Brown was introduced to Joe Rantz and his story on a chance encounter with his neighbor, Joe’s daughter Judy. “One day about six years ago, my neighbor, a lady in her mid-sixties who I knew only as Judy, came up to me after a homeowners’ association meeting. She said her father, who was in the last weeks of his life and under hospice care at her house, was reading one of my earlier books. He was enjoying it and she wondered if I would come by and meet him. Of course I said yes.”
After meeting Joe and listening to his story unfold, the author recalls, “As I talked with Joe, I noted that tears came readily to his eyes at certain junctures. Men of his generation don’t generally cry easily, so I knew immediately that there was something extraordinary going on…I began to see that all the elements of a great tale were there—intense competition between individuals, bitter rivalries between schools, a boy left alone in the world, a fiercely demanding coach, a wise mentor, a love interest, even an evil step-mother. But I think what really clinched it for me was the simple fact that the climax to the story played out on an enormously dramatic stage—the 1936 Olympics in Berlin—and it played out under the gaze of Hitler himself. Really, what more could a storyteller ask for?”
After being mesmerized by Joe’s story and that of the unlikely crew, Brown asked Rantz if he could tell the tale.
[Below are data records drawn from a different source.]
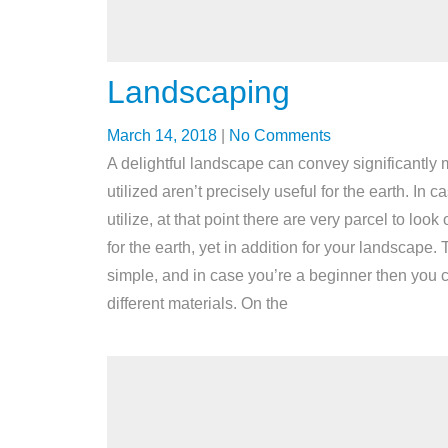
Landscaping
March 14, 2018
|
No Comments
A delightful landscape can convey significantly m
utilized aren’t precisely useful for the earth. In
utilize, at that point there are very parcel to 
for the earth, yet in addition for your landscape
simple, and in case you’re a beginner then you
different materials. On the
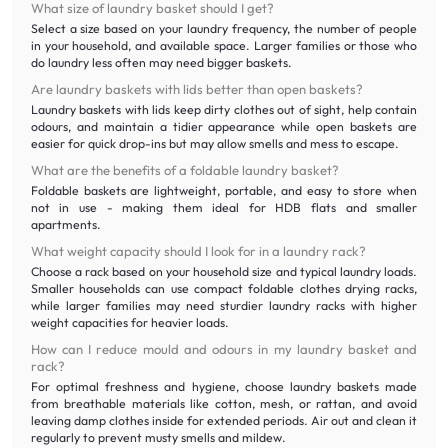
What size of laundry basket should I get?
Select a size based on your laundry frequency, the number of people
in your household, and available space. Larger families or those who
do laundry less often may need bigger baskets.
Are laundry baskets with lids better than open baskets?
Laundry baskets with lids keep dirty clothes out of sight, help contain
odours, and maintain a tidier appearance while open baskets are
easier for quick drop-ins but may allow smells and mess to escape.
What are the benefits of a foldable laundry basket?
Foldable baskets are lightweight, portable, and easy to store when
not in use - making them ideal for HDB flats and smaller
apartments.
What weight capacity should I look for in a laundry rack?
Choose a rack based on your household size and typical laundry loads.
Smaller households can use compact foldable clothes drying racks,
while larger families may need sturdier laundry racks with higher
weight capacities for heavier loads.
How can I reduce mould and odours in my laundry basket and
rack?
For optimal freshness and hygiene, choose laundry baskets made
from breathable materials like cotton, mesh, or rattan, and avoid
leaving damp clothes inside for extended periods. Air out and clean it
regularly to prevent musty smells and mildew.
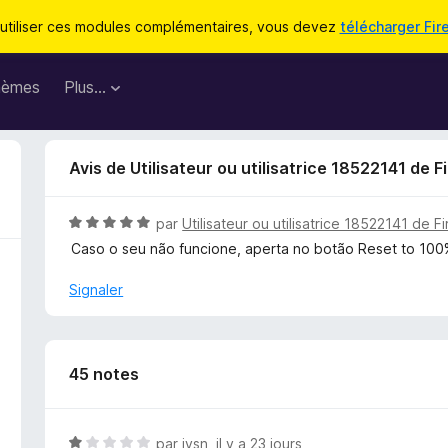
utiliser ces modules complémentaires, vous devez
télécharger Fir
hèmes
Plus…
Avis de Utilisateur ou utilisatrice 18522141 de F
N
par
Utilisateur ou utilisatrice 18522141 de F
o
Caso o seu não funcione, aperta no botão Reset to 10
t
é
Signaler
5
s
u
r
45 notes
5
N
par
jysn
,
il y a 23 jours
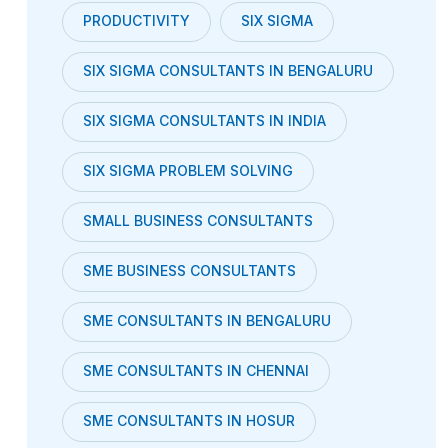
PRODUCTIVITY
SIX SIGMA
SIX SIGMA CONSULTANTS IN BENGALURU
SIX SIGMA CONSULTANTS IN INDIA
SIX SIGMA PROBLEM SOLVING
SMALL BUSINESS CONSULTANTS
SME BUSINESS CONSULTANTS
SME CONSULTANTS IN BENGALURU
SME CONSULTANTS IN CHENNAI
SME CONSULTANTS IN HOSUR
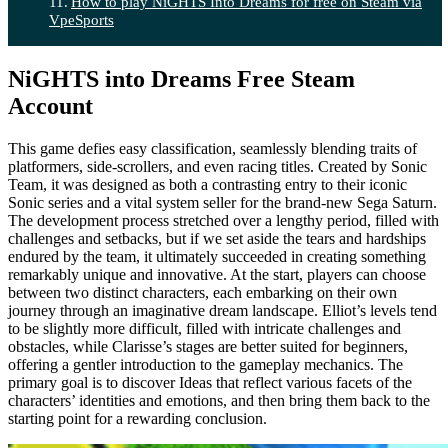
How to play NiGHTS Into Dreams for free on Steam via
VpeSports
NiGHTS into Dreams Free Steam
Account
This game defies easy classification, seamlessly blending traits of
platformers, side-scrollers, and even racing titles. Created by Sonic
Team, it was designed as both a contrasting entry to their iconic
Sonic series and a vital system seller for the brand-new Sega Saturn.
The development process stretched over a lengthy period, filled with
challenges and setbacks, but if we set aside the tears and hardships
endured by the team, it ultimately succeeded in creating something
remarkably unique and innovative. At the start, players can choose
between two distinct characters, each embarking on their own
journey through an imaginative dream landscape. Elliot’s levels tend
to be slightly more difficult, filled with intricate challenges and
obstacles, while Clarisse’s stages are better suited for beginners,
offering a gentler introduction to the gameplay mechanics. The
primary goal is to discover Ideas that reflect various facets of the
characters’ identities and emotions, and then bring them back to the
starting point for a rewarding conclusion.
Rantz agreed, but admonished, “But not just about me. It has to be about the boat.” By “the boat” he meant the whole crew and the strands of affection that bound them together. Brown shows tremendous respect for the memory of all the individuals, arguably one of the greatest crew teams of all time, and their underlying determination to be a part of the #1 boat.
Gordon Adam, Chuck Day, Don Hume, George “Shorty” Hunt, Jim “Stub” McMillin, Bob Moch, Roger Morris, Joe Rantz, John White, Jr.—these were the boys in the boat, the University of Washington’s 1936 crew, a team that transformed the sport and grabbed the attention of millions of Americans in the depths of the Depression. The sons of loggers, shipyard workers, and farmers, the boys defeated elite rivals first from eastern and British universities and finally the German crew rowing for Adolf Hitler in the Olympic Games in Berlin.